Intensive Reading of SIMBAR Papers

SIMBAR: Single Image-Based Scene Relighting for Efficient Data Augmentation for Autonomous Driving Vision Tasks


Single IMage-BAsed scene Relighting

Summary

Real-world autonomous driving datasets are aggregated from information from different drivers on the road. Being able to re-light captured scenes to unseen lighting conditions in a controllable manner presents an opportunity to enhance datasets with richer lighting conditions similar to those encountered in the real world. This paper proposes a new image-based relighting pipeline, SIMBAR, which can take a single image as input. To the best of our knowledge, there is no work that exploits explicit geometric representations in a single image for scene relighting. We present a qualitative comparison with previous multi-view scene relighting baselines. To further validate and effectively quantify the benefits of using SIMBAR for data augmentation for autonomous driving vision tasks, CenterTrack-enhanced KITTI on SIMBAR achieves 93.3% Multi-Object Tracking Accuracy (MOTA), compared to the baseline MOTA of 85.6% for CenterTrack on original KITTI With a relative improvement of 9.0%, both models are trained from scratch and tested in virtual KITTI. For more details and datasets, please visit our project website ( https://simbarv1.github.io ).

1 Introduction

Lack of diversity in lighting conditions is a known problem with manually collected real-world autonomous driving datasets [1, 3, 15, 19]. For example, KITTI [19] only takes video sequences at noon, and the lighting and shadow conditions are similar across sequences. Newer datasets [33, 39, 61], such as BDD100K [61], are relatively good at diversity and capture images at multiple times of the day. Nonetheless, there was little variation in lighting conditions between images collected from the same drive. Furthermore, trying to acquire data for all types of lighting conditions is impossible in terms of time and money.

This variety of lighting conditions, along with the presence of shadows in the scene, is often a key barrier to the successful deployment of perception models for safety-critical autonomous driving applications. Models trained under limited lighting conditions fail to generalize to the plethora of lighting conditions encountered in the real world [27, 29]. The ability to relight existing datasets in a controlled manner provides an opportunity to develop improved perception models.

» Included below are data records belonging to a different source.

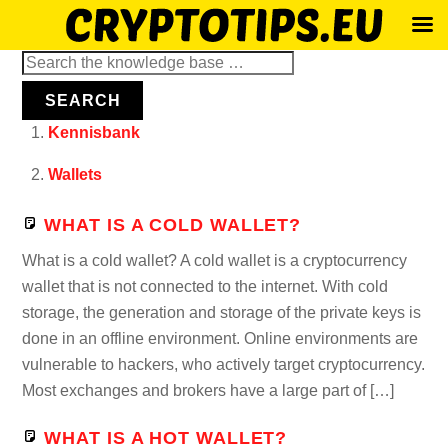
Skip
Search
to
for:
SEARCH
content
Kennisbank
Wallets
WHAT IS A COLD WALLET?
What is a cold wallet? A cold wallet is a cryptocurrency
wallet that is not connected to the internet. With cold
storage, the generation and storage of the private keys is
done in an offline environment. Online environments are
vulnerable to hackers, who actively target cryptocurrency.
Most exchanges and brokers have a large part of […]
WHAT IS A HOT WALLET?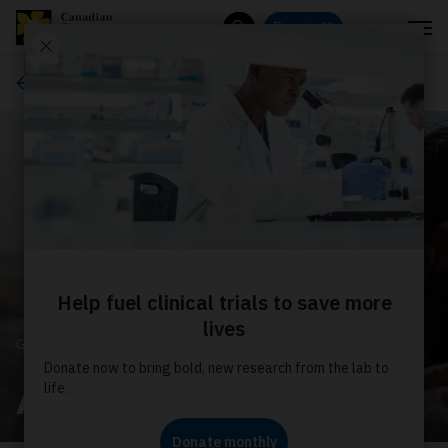
Menu
Donate
Search
Get involved
GET INVOLVED
Advocacy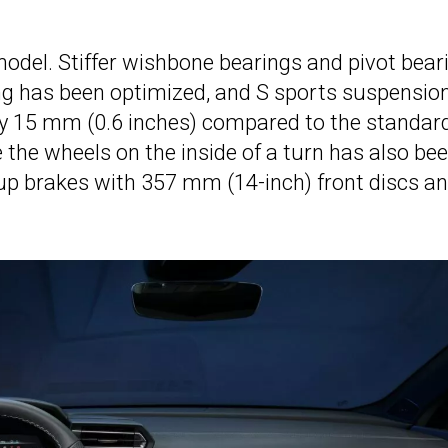
model. Stiffer wishbone bearings and pivot bear
ing has been optimized, and S sports suspensio
by 15 mm (0.6 inches) compared to the standar
e the wheels on the inside of a turn has also be
-up brakes with 357 mm (14-inch) front discs a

However, scene relighting is an extremely difficult vision task without a depth sensor. It implicitly consists of three main subtasks: shadow detection [10, 26, 55], removal [24, 25, 55] and insertion [63]. Among them, shadow removal and insertion are the most challenging because shadows are tightly coupled with source object geometry measurements [2, 16]. This coupling makes it difficult to separate shadows from their parent objects without a strong 3D geometric understanding of the scene [4, 8, 21]. To address this issue, most existing scene relighting methods rely on multiple camera views of the source lighting conditions to estimate 3D scene geometry [44, 51, 64]. Relatively few existing methods that can process a single image are based on generative adversarial networks (GANs) [6]. GANs are known to be difficult to train [32, 40], have limited control instability [54], and often produce results that are physically inconsistent with the scene geometry [17]. To the best of our knowledge, there is no work on controllable scene relighting using a single input image.

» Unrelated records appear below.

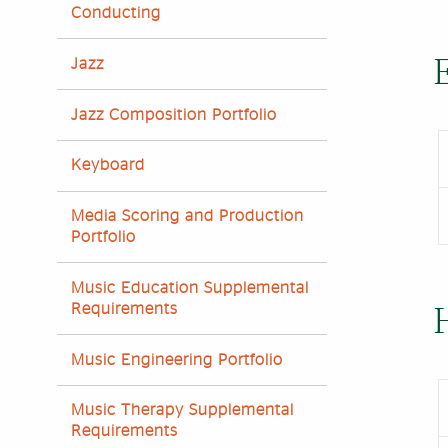
Conducting
Jazz
Jazz Composition Portfolio
Keyboard
Media Scoring and Production
Portfolio
Music Education Supplemental
Requirements
Music Engineering Portfolio
Music Therapy Supplemental
Requirements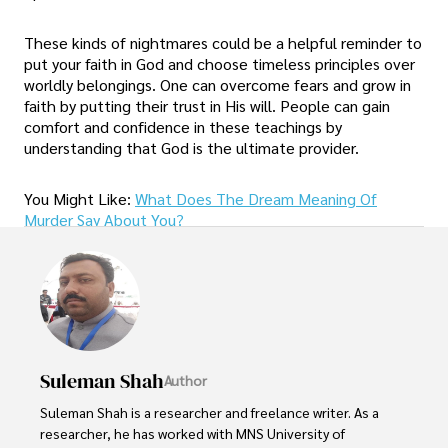
These kinds of nightmares could be a helpful reminder to
put your faith in God and choose timeless principles over
worldly belongings. One can overcome fears and grow in
faith by putting their trust in His will. People can gain
comfort and confidence in these teachings by
understanding that God is the ultimate provider.
You Might Like:
What Does The Dream Meaning Of
Murder Say About You?
Suleman Shah
Author
Suleman Shah is a researcher and freelance writer. As a 
researcher, he has worked with MNS University of 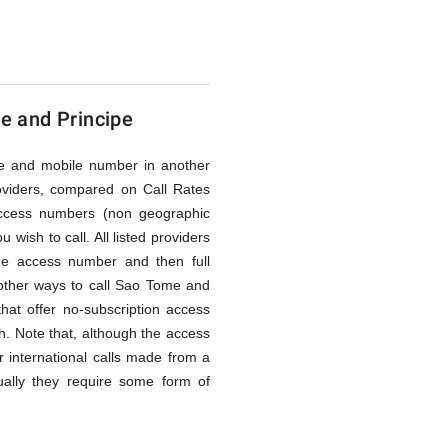
e and Principe
line and mobile number in another
oviders, compared on Call Rates
access numbers (non geographic
wish to call. All listed providers
he access number and then full
other ways to call Sao Tome and
that offer no-subscription access
gh. Note that, although the access
 international calls made from a
ually they require some form of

Figure 1. Input image (left) shown relative to SIMBAR re-illumination output (middle, right). SIMBAR synthesized two illumination variants of (a) (b) Div2k, (c) BDD100K and (d) KITTI


This paper proposes a novel, single-image based scene relighting pipeline, SIMBAR. It takes an image as input and generates relit versions for various sun positions and sky zeniths, as shown in Figure 1. The first two lines show the relit results of Div2k[1]. Div2k is an internet scraped dataset containing images of a wide variety of object classes that SIMBAR is able to effectively rekindle. The first row shows realistic variations in sky color, shadow color, consistently cast shadow position, and light intensity for outdoor scenes with complex structures. The second row is a challenging low-light desert scene. SIM BAR cleanly removes the existing hard projected shadows of the rocks in the foreground and realistically recasts geometrically consistent shadows for the provided sun angles. In addition, the mountainous landscape on the horizon is effectively preserved. The third and fourth rows also show geometrically consistent and visually realistic relit versions of BDD100K’s KITTI road driving scene and tunnel/underpass scene, respectively. Most notable are the hard shadows of the tunnel in the BDD100K example and the variation of the two cars in the KITTI example.

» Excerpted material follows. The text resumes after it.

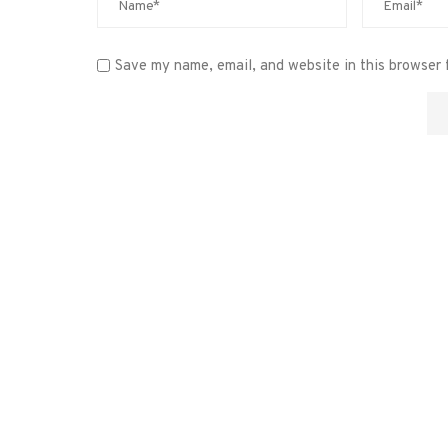
Save my name, email, and website in this browser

SIMBAR consists of two main modules: (i) geometry estimation and (ii) image relighting. The geometry estimation module is responsible for computing scene mesh proxies and lighting buffers. Inspired by WorldSheet [23], we use an external deep network to obtain the scene mesh. Note that WorldSheet is a novel view compositing pipeline and has no relighting purpose. The image relighting module is inspired by previous multi-view scene relighting work using geometry-aware networks [44], or MVR for short. Section 3.1 gives a brief overview of Single image-based scene geometry estimation and MVR, followed by a detailed description of SIMBAR’s pipeline in Section 3.2. Our work is the closest to MVR in terms of objectives and overall pipeline structure. Therefore, scene relighting comparisons are performed using out-of-the-box MVR and its improved version, MVR-I. In Section 3.4, we improve MVR on the view-limited autonomous driving dataset. In summary, SIMBAR provides more realistic and geometrically consistent relighting images than MVR/MVR-I, which takes multiple images of the same scene as input, even though it takes a single image as input.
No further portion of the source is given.